Comments

  • Ringing from Place Notation
    some handbell ringers learn new methods by their place notation and can translate that into a blue line in real timeRosalind Martin
    You ring plain hunt with two [extra] rules: hunt below an even place and dodge above; hunt above an odd place, dodge belowGraham John

    Yes, I agree with that ... with a few extra thoughts:

    For me, it's not a translation to a handbell-blueline as such: it's to a combined pattern of my two bells. So for example CambridgeSMinor in tower has five placebells to remember 2,6,3*,4,5 (two and a half if you turn them upsidedown around the 3* symmetry) and if you can do the Bobs, that's the same with a plain course or a touch: in hand there are ten different lead-patterns: 34,45,25*,26,36; 56,23,46*,35,24 it's still (a symmetric) five-leads in a plain course but there are two sets, and bobs ae likely to take a pair-of-bells from one set to t'other.

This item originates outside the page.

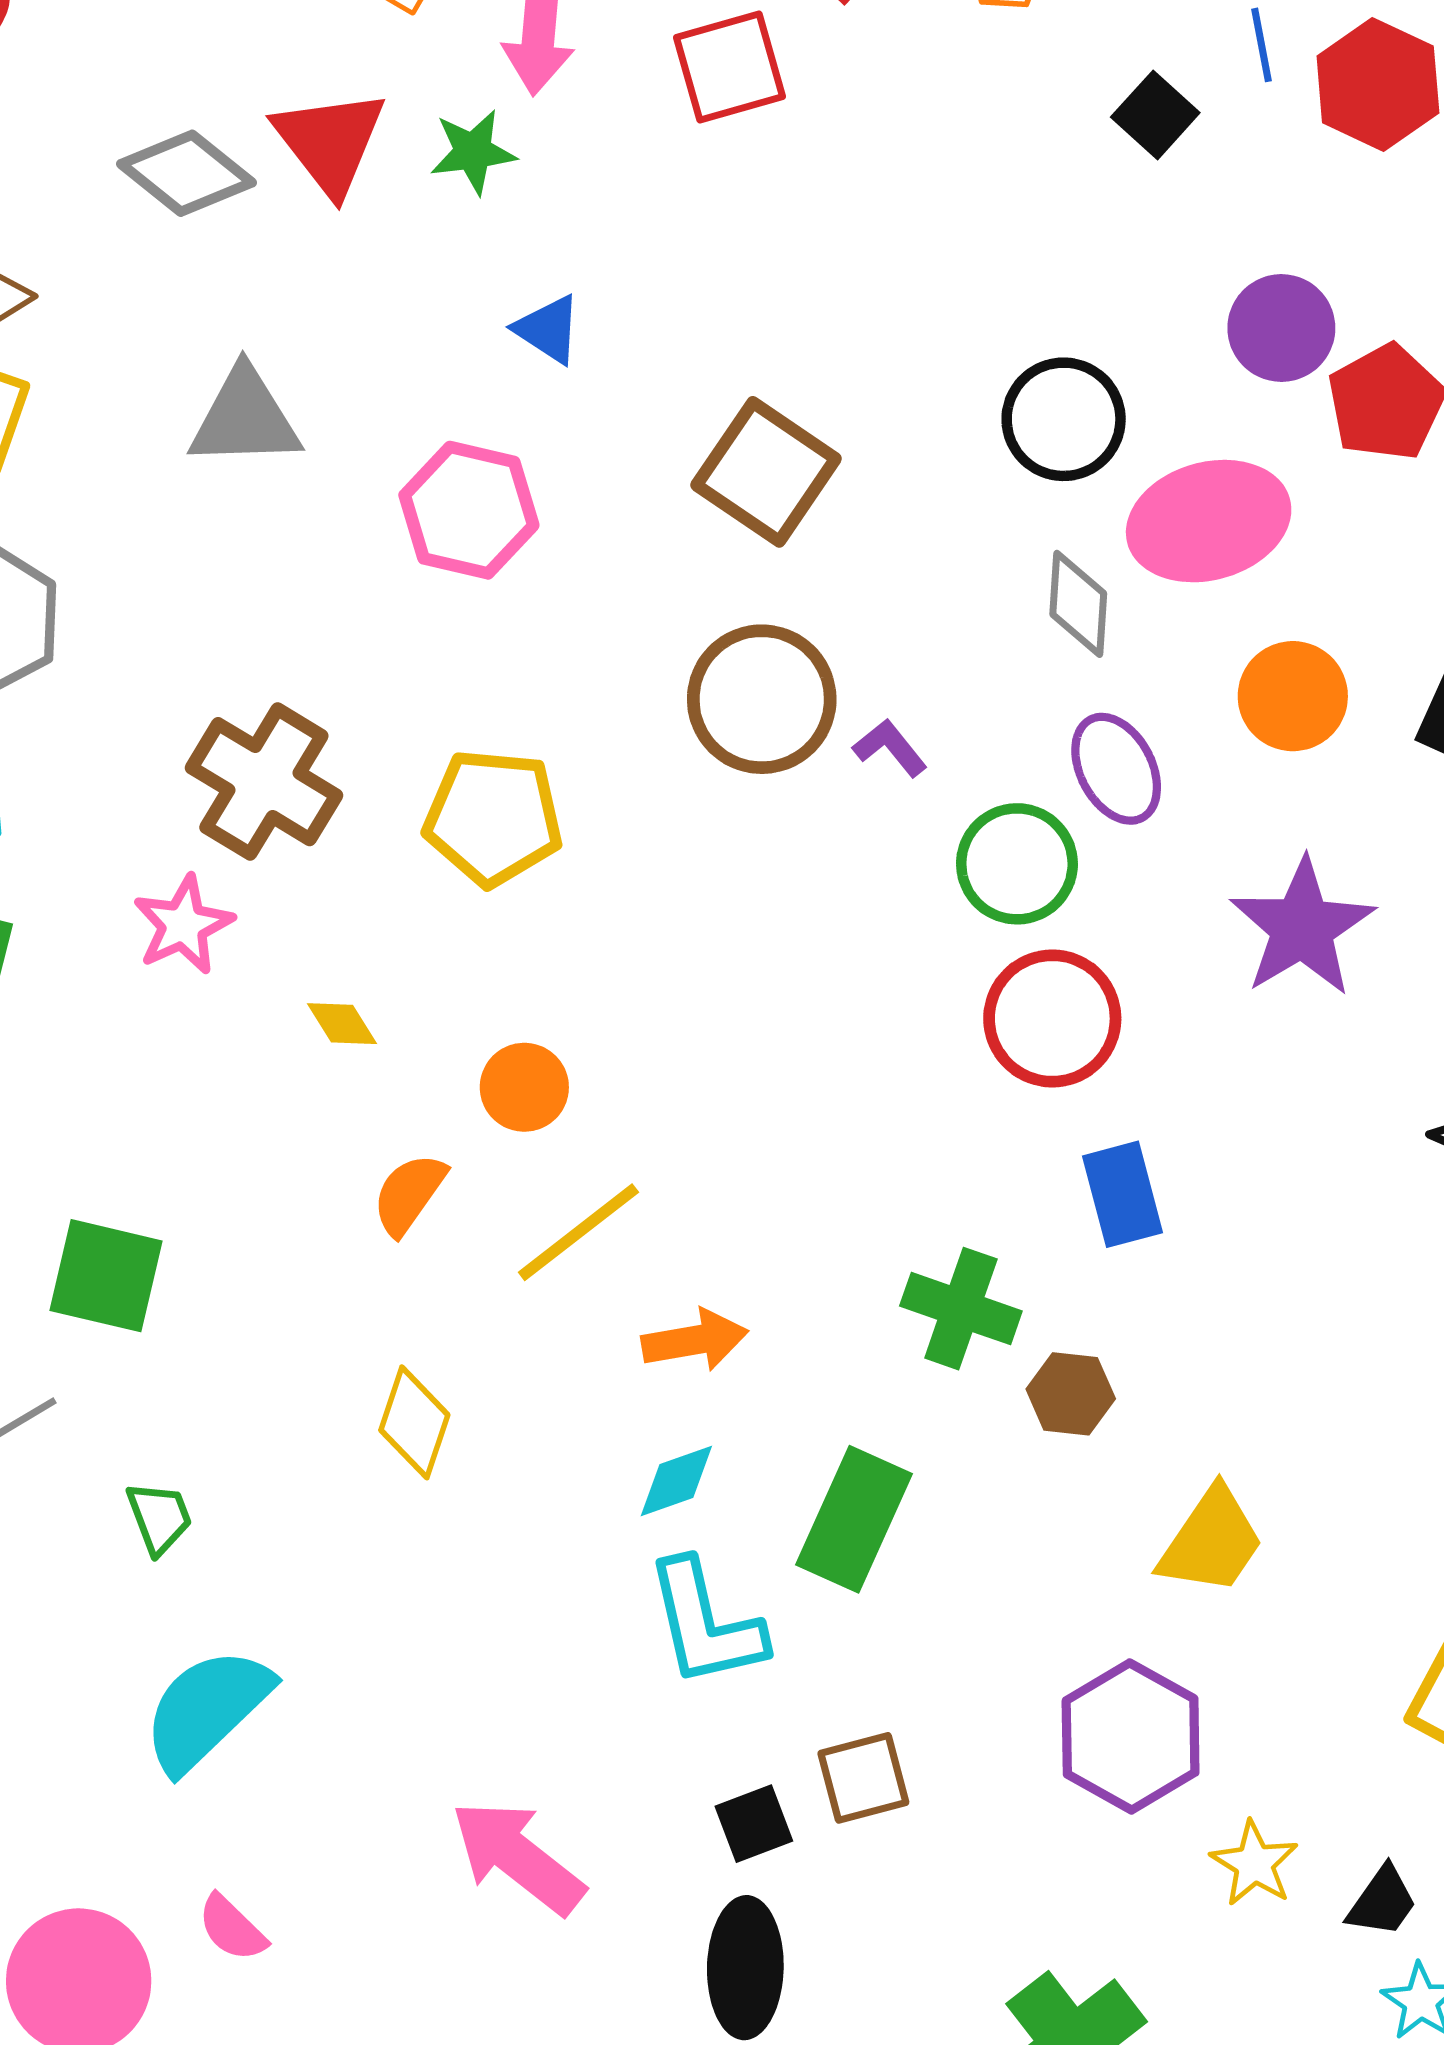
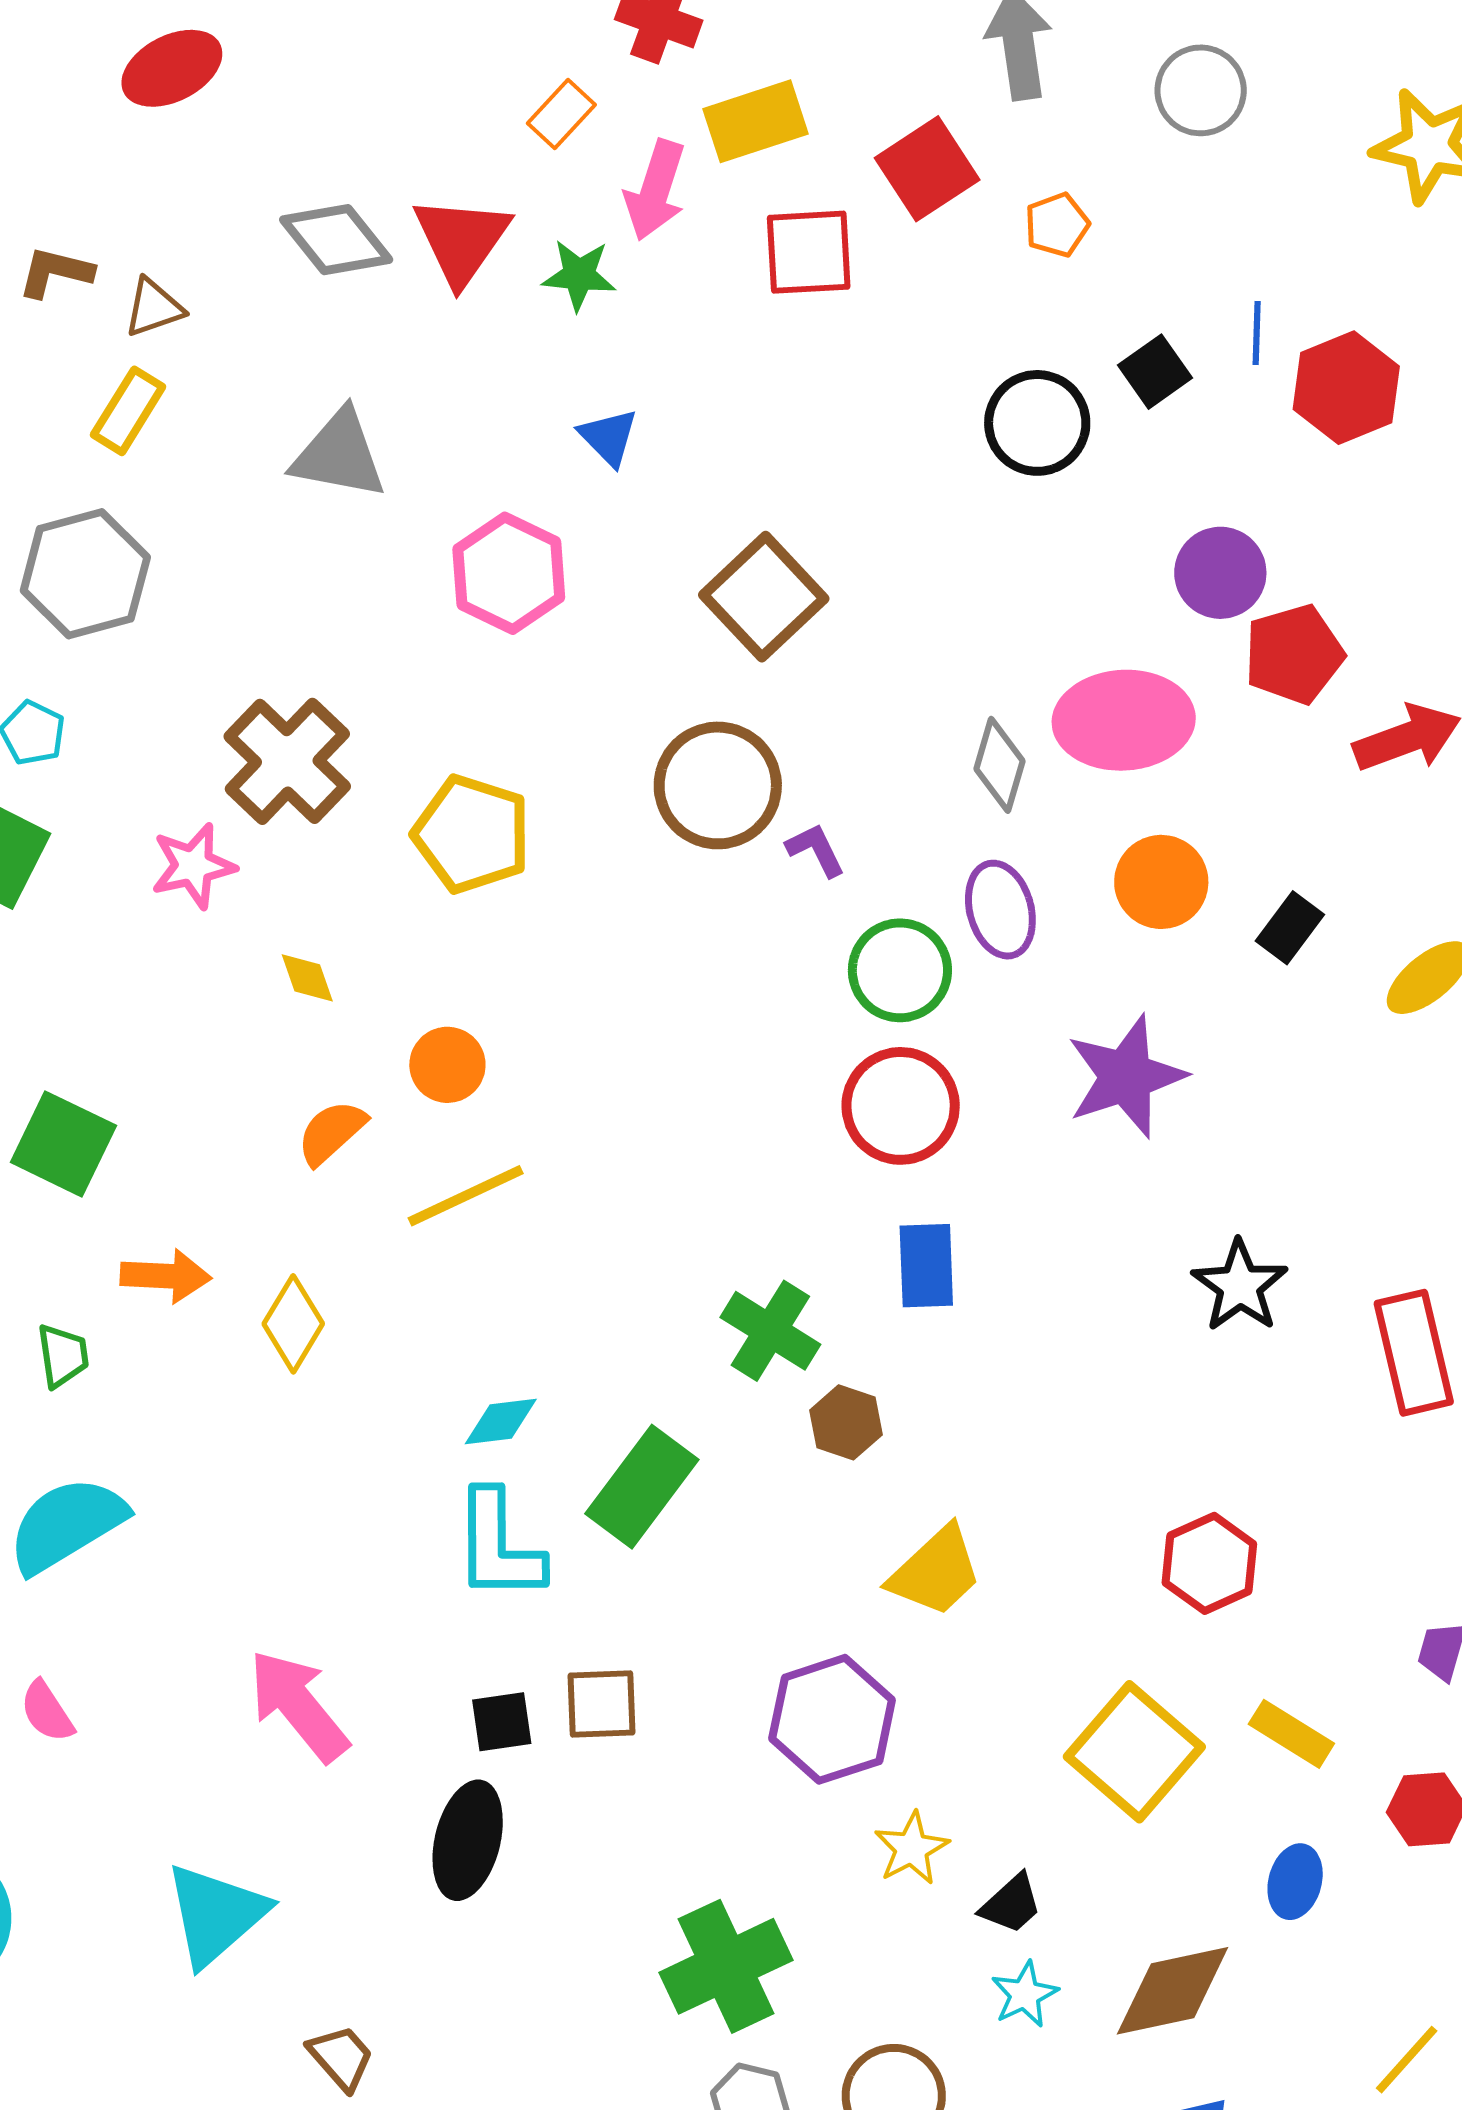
black circle: (1064, 419) -> (1037, 423), moved
orange arrow: (695, 1340) -> (166, 1276), moved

    Graham's advice works with Forward methods: those which plainhunt (placenotation X) between every backstroke to handstoke: then the places to learn/remember are all from hand-to-back. In CambridgeSMinor the sequence goes: 3,4,2,3,4,5*,4,3,2,4,3,2* where the *are respectively the halflead and the leadend changes.

    YorkshireSMajor also has a straightforward sequence: 3,4,5,6,2,3,4,7*...,2 where the ... is the first-half-lead sequence reversed. In Major there are three sequences of seven-leads to work out: 34,48,58,25*,26,67,37; 56,27,36,47*,38,45,28; 78,35,24,68*,57,23,46. In tower CambridgeSMajor is different and maybe more complicated: in hand there are the same seven-lead sequences in the same order, but within every halflead there is the extra complexity of a 1258 change where four bells lie still and four alter position. In the second half of the first lead the 56-pair finds itself making both second's place and fifth's place concurrently: that feels very unusual.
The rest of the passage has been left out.